To my way of thinking.... if you want to take a picture of a street person or a beggar, ASK THEM! and offer them money... Yes, the picture then becomes staged, but it becomes a staged picture of them doing what they were doing anyway and by asking/paying you help keep them afloat and you don't rob them of dignity....


----------



## Don Haines (Apr 19, 2015)

surapon said:


> Dear Teachers and Dear Friends.
> So many time that I must take the Street Photos of Homeless, Beggers---ETC, But the more I think, The more I worry , to invade their Private Space that they do not want us to take the shot.
> What do you think, Sir/ Madame---We just walk away from that sad moment, and Be Happy in our situation ??
> Thank you, Sir/ Madame.
> Surapon



What this picture says to me is "well dressed, clean new clothing, bag with luggage sticker, well groomed" It is probably a tired student, just off of a bus or train, and waiting for his ride home.....


----------



## monkey44 (Apr 20, 2015)

How do you know he is sad? Unhappy?

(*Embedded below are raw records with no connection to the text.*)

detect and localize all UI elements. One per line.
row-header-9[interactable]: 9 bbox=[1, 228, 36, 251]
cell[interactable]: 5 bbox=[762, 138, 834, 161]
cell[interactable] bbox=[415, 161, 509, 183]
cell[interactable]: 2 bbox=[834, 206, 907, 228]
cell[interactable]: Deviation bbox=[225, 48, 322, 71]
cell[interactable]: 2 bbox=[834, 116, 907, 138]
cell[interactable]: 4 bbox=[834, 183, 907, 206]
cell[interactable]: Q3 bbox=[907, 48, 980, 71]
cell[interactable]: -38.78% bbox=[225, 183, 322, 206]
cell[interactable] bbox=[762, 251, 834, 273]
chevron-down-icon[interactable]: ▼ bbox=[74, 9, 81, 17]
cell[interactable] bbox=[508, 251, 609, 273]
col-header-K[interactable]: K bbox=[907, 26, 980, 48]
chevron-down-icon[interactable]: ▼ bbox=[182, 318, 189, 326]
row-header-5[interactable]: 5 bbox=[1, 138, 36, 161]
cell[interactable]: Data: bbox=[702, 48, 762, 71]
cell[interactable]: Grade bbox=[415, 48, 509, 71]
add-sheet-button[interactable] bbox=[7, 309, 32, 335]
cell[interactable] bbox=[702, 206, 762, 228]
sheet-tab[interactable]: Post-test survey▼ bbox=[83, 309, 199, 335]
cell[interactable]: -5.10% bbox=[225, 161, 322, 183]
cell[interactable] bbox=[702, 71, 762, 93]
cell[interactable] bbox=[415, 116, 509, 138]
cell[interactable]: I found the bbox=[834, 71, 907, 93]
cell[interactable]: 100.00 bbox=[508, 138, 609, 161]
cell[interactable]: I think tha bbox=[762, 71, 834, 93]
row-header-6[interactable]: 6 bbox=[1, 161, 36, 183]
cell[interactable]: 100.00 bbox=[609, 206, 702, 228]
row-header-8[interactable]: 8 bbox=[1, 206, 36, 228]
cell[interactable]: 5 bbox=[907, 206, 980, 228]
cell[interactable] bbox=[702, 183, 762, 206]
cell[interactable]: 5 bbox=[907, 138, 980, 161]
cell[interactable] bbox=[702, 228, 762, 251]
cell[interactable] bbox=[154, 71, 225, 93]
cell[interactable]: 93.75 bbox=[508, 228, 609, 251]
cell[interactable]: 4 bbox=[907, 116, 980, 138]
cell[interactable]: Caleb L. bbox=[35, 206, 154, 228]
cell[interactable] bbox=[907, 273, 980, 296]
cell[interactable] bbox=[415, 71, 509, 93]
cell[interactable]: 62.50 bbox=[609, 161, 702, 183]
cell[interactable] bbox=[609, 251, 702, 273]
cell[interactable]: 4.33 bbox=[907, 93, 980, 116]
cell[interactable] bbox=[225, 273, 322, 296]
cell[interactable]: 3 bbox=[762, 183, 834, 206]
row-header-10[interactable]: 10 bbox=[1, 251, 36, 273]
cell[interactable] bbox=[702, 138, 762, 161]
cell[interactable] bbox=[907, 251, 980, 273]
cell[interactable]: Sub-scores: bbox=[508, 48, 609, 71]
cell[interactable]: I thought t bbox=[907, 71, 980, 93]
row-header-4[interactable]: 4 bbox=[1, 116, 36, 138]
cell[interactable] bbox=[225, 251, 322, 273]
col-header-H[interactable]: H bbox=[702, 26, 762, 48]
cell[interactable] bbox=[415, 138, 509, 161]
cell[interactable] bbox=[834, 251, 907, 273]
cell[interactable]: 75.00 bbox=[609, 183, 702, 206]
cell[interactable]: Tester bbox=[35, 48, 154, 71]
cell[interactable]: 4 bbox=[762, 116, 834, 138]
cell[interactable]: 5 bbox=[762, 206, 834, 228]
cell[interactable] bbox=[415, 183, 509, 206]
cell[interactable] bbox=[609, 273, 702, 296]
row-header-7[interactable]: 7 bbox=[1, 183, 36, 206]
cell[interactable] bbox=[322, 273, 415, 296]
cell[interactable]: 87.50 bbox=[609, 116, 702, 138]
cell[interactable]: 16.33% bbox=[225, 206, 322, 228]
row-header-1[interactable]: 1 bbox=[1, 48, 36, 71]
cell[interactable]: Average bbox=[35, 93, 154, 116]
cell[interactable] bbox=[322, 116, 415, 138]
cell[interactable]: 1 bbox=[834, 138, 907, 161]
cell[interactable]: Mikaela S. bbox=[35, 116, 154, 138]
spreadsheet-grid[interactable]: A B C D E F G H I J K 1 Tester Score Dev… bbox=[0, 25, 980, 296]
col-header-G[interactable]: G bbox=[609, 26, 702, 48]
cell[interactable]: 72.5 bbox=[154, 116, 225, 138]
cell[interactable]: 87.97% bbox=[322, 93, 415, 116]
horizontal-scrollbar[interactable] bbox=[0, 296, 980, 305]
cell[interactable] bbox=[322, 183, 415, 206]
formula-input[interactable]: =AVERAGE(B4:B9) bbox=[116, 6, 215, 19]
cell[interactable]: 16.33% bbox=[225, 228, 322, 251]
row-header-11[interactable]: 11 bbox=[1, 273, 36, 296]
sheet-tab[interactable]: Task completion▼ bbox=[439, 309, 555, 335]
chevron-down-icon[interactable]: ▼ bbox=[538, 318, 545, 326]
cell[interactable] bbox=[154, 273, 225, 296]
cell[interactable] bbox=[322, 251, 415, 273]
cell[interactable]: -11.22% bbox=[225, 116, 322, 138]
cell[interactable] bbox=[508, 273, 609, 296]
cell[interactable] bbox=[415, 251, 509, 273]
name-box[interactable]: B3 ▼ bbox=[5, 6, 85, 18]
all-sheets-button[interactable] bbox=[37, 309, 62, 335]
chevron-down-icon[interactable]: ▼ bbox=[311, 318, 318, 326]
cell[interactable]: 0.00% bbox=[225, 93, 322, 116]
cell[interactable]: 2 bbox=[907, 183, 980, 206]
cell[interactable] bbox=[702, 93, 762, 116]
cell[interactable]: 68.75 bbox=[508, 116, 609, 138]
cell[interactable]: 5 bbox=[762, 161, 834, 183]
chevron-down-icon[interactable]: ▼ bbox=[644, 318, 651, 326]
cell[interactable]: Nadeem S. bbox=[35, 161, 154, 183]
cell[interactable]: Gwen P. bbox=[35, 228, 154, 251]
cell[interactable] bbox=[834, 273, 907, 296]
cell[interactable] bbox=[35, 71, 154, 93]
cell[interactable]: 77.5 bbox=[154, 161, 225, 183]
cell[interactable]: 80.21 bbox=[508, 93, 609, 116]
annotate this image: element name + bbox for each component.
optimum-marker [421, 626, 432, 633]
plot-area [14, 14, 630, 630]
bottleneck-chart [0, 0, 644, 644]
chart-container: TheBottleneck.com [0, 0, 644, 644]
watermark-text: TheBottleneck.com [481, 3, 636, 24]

Maybe just a student or a traveler resting, and smiling at his feet.

What is great about what we do - whether it's street photos or wildlife, or sports - our artistic expression allows the viewer to make those emotional connections without our interpretation. We should never presuppose those that view our art will draw the same conclusions or exhibit the same emotions as we do as artists and photographers when we shoot the image.

On the other hand, are we as artists and photographers good enough at what we do so that the viewer feels the same emotions or expressions as we intend? And is that even a requirement to claim that label... artist?


----------



## takesome1 (Apr 20, 2015)

It is an ethical question, how far do we stay away from wildlife? Ethical photographers do not get close enough to disturb the wildlife. Do not feed the wildlife and alter their habitat to get a picture. Ethical photographers do not disturb wildlife's breeding habits. 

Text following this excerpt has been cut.